Italians had been active in Democratic and Republican politics since the 1890s. By the 1920s Italians were moving increasingly toward New York's Democratic clubs. While businessman Generoso Pope emerged as a major Tammany Hall power broker, a young attorney from East Harlem, Salvatore Cotillo, was the first Italian elected to the New York State Assembly. In 1933 Italian voters made possible the election of fiery reform candidate Fiorello La Guardia as mayor of New York. The "Little Flower's" progressive mayoralty (1933-1945) transformed the civic life of New York City. New Yorkers also elected a progressive congressman of Italian descent, Vito Marcantonio, a La Guardia protege and an outspoken representative of East Harlem in the 1930s and 1940s, to represent them.
At the turn of the century, anarchists, socialists and syndicalists were active in the Italian American community. By the early 1920s, when an Italian section of the Communist Party was formed, the Left began shifting its attention away from the struggle against capitalism to the new enemy-Fascism. Mussolini came to power in Italy in 1922. The following year anti-Fascists in New York organized the Anti-Fascist Alliance of North America. Carlo Tresca, who had been a leading labor organizer, became the acknowledged leader of the anti-Fascist movement.

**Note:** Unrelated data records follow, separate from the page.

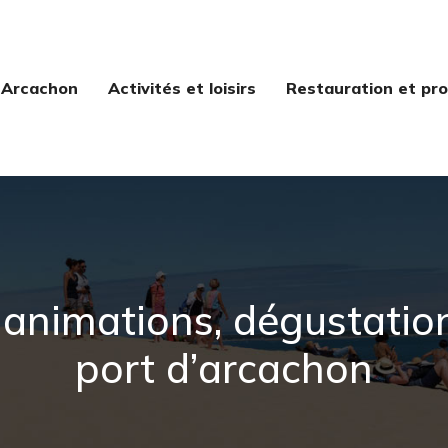
 Arcachon
Activités et loisirs
Restauration et pro
 : animations, dégustat
port d’arcachon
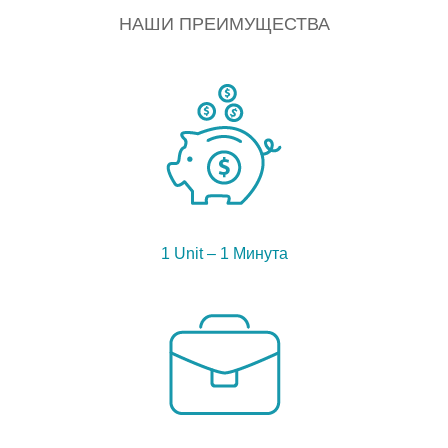
НАШИ ПРЕИМУЩЕСТВА
1 Unit – 1 Минута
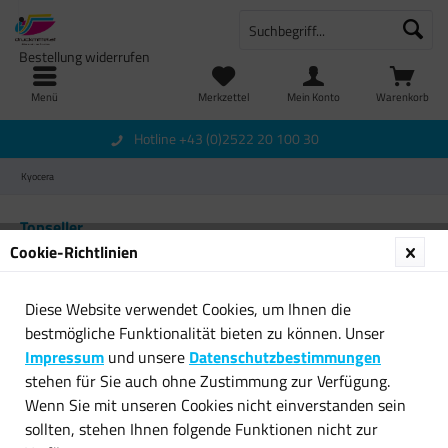
Bestellung widerrufen
Menü
Merkzettel
Mein Konto
Warenkorb
Hotline +43 (0)2522 20 100 30
Kyocera
Topseller
Cookie-Richtlinien
Diese Website verwendet Cookies, um Ihnen die
bestmögliche Funktionalität bieten zu können. Unser
Impressum
und unsere
Datenschutzbestimmungen
stehen für Sie auch ohne Zustimmung zur Verfügung.
Wenn Sie mit unseren Cookies nicht einverstanden sein
Callmenew Toner für Kyocera
Callmenew Toner für Kyocera
sollten, stehen Ihnen folgende Funktionen nicht zur
TK-1150K ECOSYS M...
TK-3100 ECOSYS M...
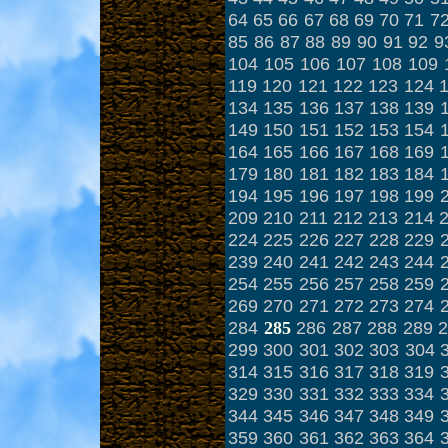
64
65
66
67
68
69
70
71
7
85
86
87
88
89
90
91
92
9
104
105
106
107
108
109
119
120
121
122
123
124
134
135
136
137
138
139
149
150
151
152
153
154
164
165
166
167
168
169
179
180
181
182
183
184
194
195
196
197
198
199
209
210
211
212
213
214
224
225
226
227
228
229
239
240
241
242
243
244
254
255
256
257
258
259
269
270
271
272
273
274
284
286
287
288
289
2
285
299
300
301
302
303
304
314
315
316
317
318
319
329
330
331
332
333
334
344
345
346
347
348
349
359
360
361
362
363
364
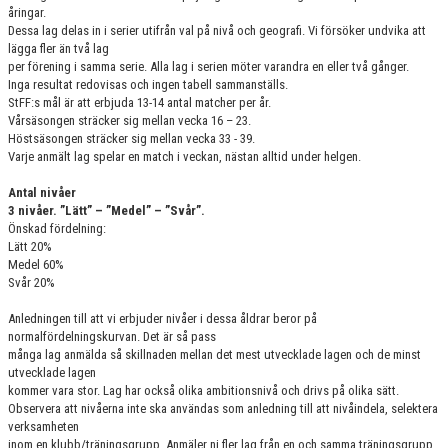
åringar.
Dessa lag delas in i serier utifrån val på nivå och geografi. Vi försöker undvika att
lägga fler än två lag
per förening i samma serie. Alla lag i serien möter varandra en eller två gånger.
Inga resultat redovisas och ingen tabell sammanställs.
StFF:s mål är att erbjuda 13-14 antal matcher per år.
Vårsäsongen sträcker sig mellan vecka 16 – 23.
Höstsäsongen sträcker sig mellan vecka 33 - 39.
Varje anmält lag spelar en match i veckan, nästan alltid under helgen.
Antal nivåer
3 nivåer. ”Lätt” – ”Medel” – ”Svår”.
Önskad fördelning:
Lätt 20%
Medel 60%
Svår 20%
Anledningen till att vi erbjuder nivåer i dessa åldrar beror på
normalfördelningskurvan. Det är så pass
många lag anmälda så skillnaden mellan det mest utvecklade lagen och de minst
utvecklade lagen
kommer vara stor. Lag har också olika ambitionsnivå och drivs på olika sätt.
Observera att nivåerna inte ska användas som anledning till att nivåindela, selektera
verksamheten
inom en klubb/träningsgrupp. Anmäler ni fler lag från en och samma träningsgrupp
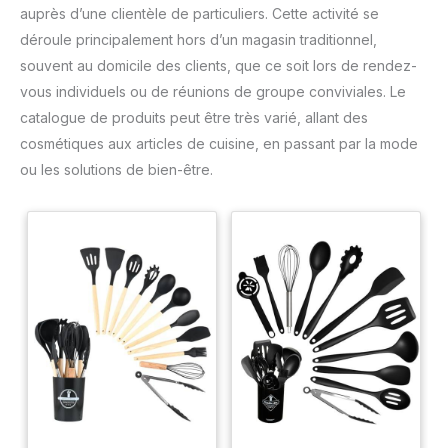
auprès d’une clientèle de particuliers. Cette activité se
déroule principalement hors d’un magasin traditionnel,
souvent au domicile des clients, que ce soit lors de rendez-
vous individuels ou de réunions de groupe conviviales. Le
catalogue de produits peut être très varié, allant des
cosmétiques aux articles de cuisine, en passant par la mode
ou les solutions de bien-être.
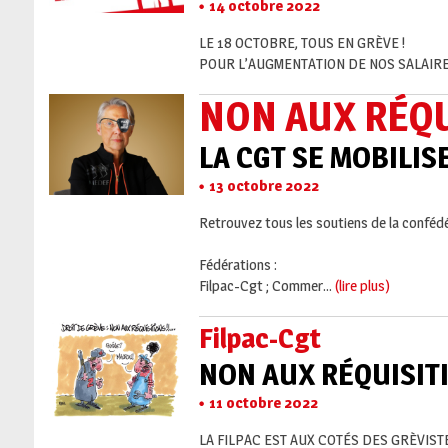
14 octobre 2022
LE 18 OCTOBRE, TOUS EN GRÈVE !
POUR L’AUGMENTATION DE NOS SALAIRES
NON AUX RÉQU
LA CGT SE MOBILISE
13 octobre 2022
Retrouvez tous les soutiens de la confédér
Fédérations :
Filpac-Cgt ; Commer...
(lire plus)
Filpac-Cgt
NON AUX RÉQUISITI
11 octobre 2022
LA FILPAC EST AUX COTÉS DES GRÈVISTE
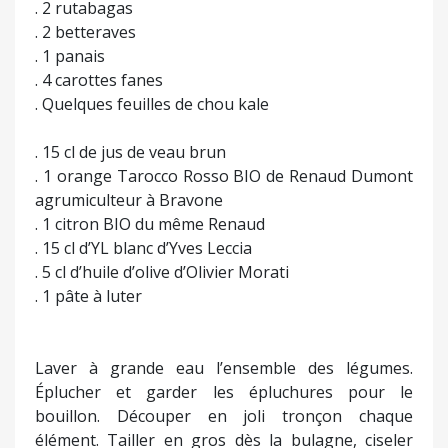
. 2 rutabagas
. 2 betteraves
. 1 panais
. 4 carottes fanes
. Quelques feuilles de chou kale
. 15 cl de jus de veau brun
. 1 orange Tarocco Rosso BIO de Renaud Dumont
agrumiculteur à Bravone
. 1 citron BIO du même Renaud
. 15 cl d’YL blanc d’Yves Leccia
. 5 cl d’huile d’olive d’Olivier Morati
. 1 pâte à luter
Laver à grande eau l’ensemble des légumes.
Éplucher et garder les épluchures pour le
bouillon. Découper en joli tronçon chaque
élément. Tailler en gros dès la bulagne, ciseler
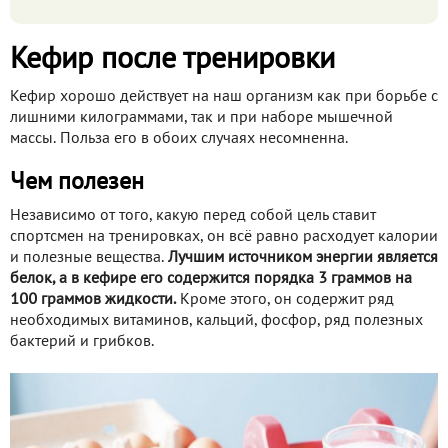
Кефир после тренировки
Кефир хорошо действует на наш организм как при борьбе с
лишними килограммами, так и при наборе мышечной
массы. Польза его в обоих случаях несомненна.
Чем полезен
Независимо от того, какую перед собой цель ставит
спортсмен на тренировках, он всё равно расходует калории
и полезные вещества.
Лучшим источником энергии является
белок, а в кефире его содержится порядка 3 граммов на
100 граммов жидкости.
Кроме этого, он содержит ряд
необходимых витаминов, кальций, фосфор, ряд полезных
бактерий и грибков.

In the years between the two world wars, Mussolini's Fascist dictatorship in Italy created political divisions in New York's Italian communities. The first Fascist organization in America was established in New York in 1921. Many Italians identified with the international prestige enjoyed by Fascist leader Benito Mussolini. Violent clashes between Blackshirts and anti-Fascists often took place, culminating in a battle at the Garibaldi-Meucci house on Staten Island in 1932.